Besides mobility issues, he suffers from hypertension, heart disease, low white cell blood count, sleep apnea, arthritis and other conditions. Federal prisons are understaffed, she argued, and unable to give him the treatment he needs to survive.
In prison, “his health would certainly get progressively worse and could ultimately amount to a death sentence.”
Feinzig, the assistant prosecutor, advised the judge that imprisonment within the federal guideline range of 37 to 46 months would be appropriate.
Money that Pavlounis claimed as business expenses supported a high standard of living: a luxury apartment in New Rochelle, leased cars, dining, and credit card bills.

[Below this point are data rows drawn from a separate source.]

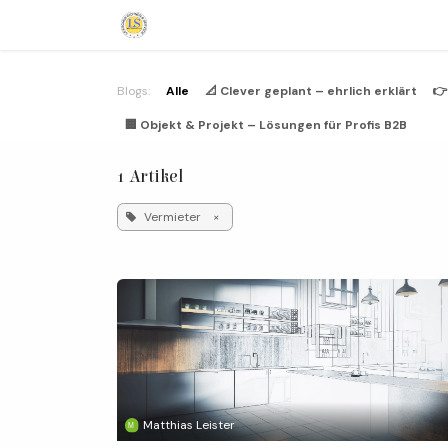
Zum Inhalt springen
Home
Küchen
Branchen / B2B
Blogs:
Alle
📐 Clever geplant – ehrlich erklärt
👉
🏢 Objekt & Projekt – Lösungen für Profis B2B
1 Artikel
Vermieter
×
Matthias Leister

Federal prisons take care of many inmates with serious medical conditions, she noted, and she described Pavlounis’s mobility problems as exaggerated.
Employees told IRS agents that Pavlounis, without using a cane, managed his crews, often parked cars himself, and cleaned up a parking lot.
Agents who surveilled him saw him running errands and putting air in a car tire, without using a cane. One day, they went to his apartment to interview him. When Pavlounis came to the door he was not using a cane, but after the agents identified themselves he got the cane and used it.
“Pavlounis has shown himself to be someone who lies to get what he wants,” Feinzig stated, “is not trustworthy, manipulates people, and does not now deserve the benefit of the doubt.”
Judge Halpern ordered Pavlounis to surrender to the Bureau of Prisons on May 18.